As for what we saw and heard at the gala last night, Gergiev and pianist Denis Matsuev – who are buddies – were hosts for the event onstage (and backstage via Medici.tv). The concert showcased a lineup of Russian performers from across the generations, including veteran mezzo-soprano Olga Borodina, who was accompanied by Trifonov in two Tchaikovsky songs: “It Was Early in the Spring” and “Again, As Before, Alone." The latter song was the night’s highlight.

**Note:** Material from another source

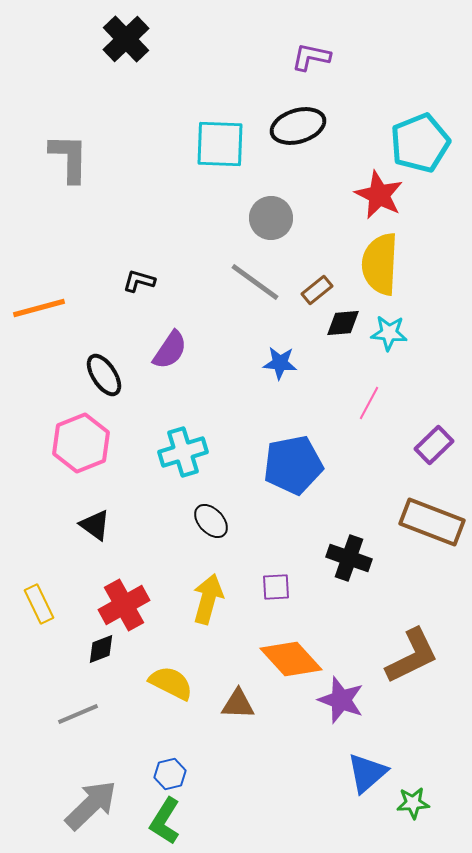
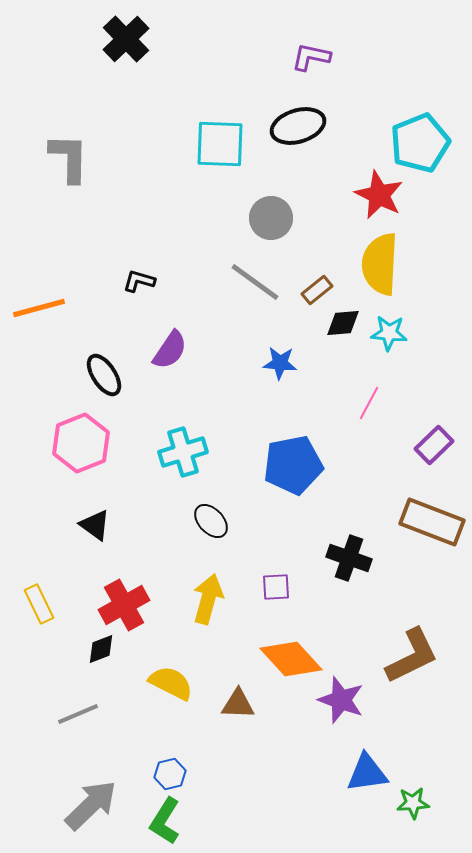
blue triangle at (367, 773): rotated 33 degrees clockwise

It was something special to hear this affecting song done so richly, with Borodina’s lyricism warm and emotive, her blend of language and line so idiomatic.
With this year the 175th anniversary of the composer’s birth, the concert was an all-Tchaikovsky affair. Conductor Vladimir Fedoseyev and the Tchaikovsky Symphony Orchestra began the night with the sunny Capriccio Italien as a scene-setter (even though there was a summer rain shower going on outside). The orchestra was then joined by 13-year-old violinist Georgy Ibatulin for the Mélodie, Op. 42 No. 3. Via the backstage camera, we could see the prizewinning fiddler – who is from Voronezh, Russia, and actually looked much younger than 13 – give himself the sign of the cross before going onstage… Another 13-year-old performer, pianist Alexander Malofeev of Moscow, took the stage with a regal demeanor to play a lovely solo transcription from The Nutcracker made by pianist-conductor Mikhail Pletnev (who won a gold medal in the 1978 Tchaikovsky Competition).
To cap the night, Trifonov reappeared to perform the second and third movements from the Piano Concerto No. 1, one of the Tchaikovsky Competition’s signature pieces ever since 1958 and Van Cliburn’s pioneering gold medal win. Rather than just use the iconic opening as an abbreviated number for the gala, it was an interesting idea to begin with the moonlit slow movement (and the clouds outside had indeed parted by that point); by the time Trifonov reached the bounding final pages, his hair was wet from the warm, muggy Moscow air. If you missed the live stream, you can still watch a free replay of the full concert here.
By the way, you can also watch a period documentary about Van Cliburn’s feat in the first Tchaikovsky Competition – Van Cliburn: Concert Pianist – via medici.tv. We included an excerpt from the documentary in the pre-concert Gazette. As the narrator of the documentary – famous U.S. newsman Dan Rather – says, Cliburn’s unlikely Tchaikovsky Competition win at the height of the Cold War seemed to make “the impossible possible” by underscoring a shared sense of humanity – including a love of artistry – between the otherwise antagonistic East and West. This is something to keep in mind, even today.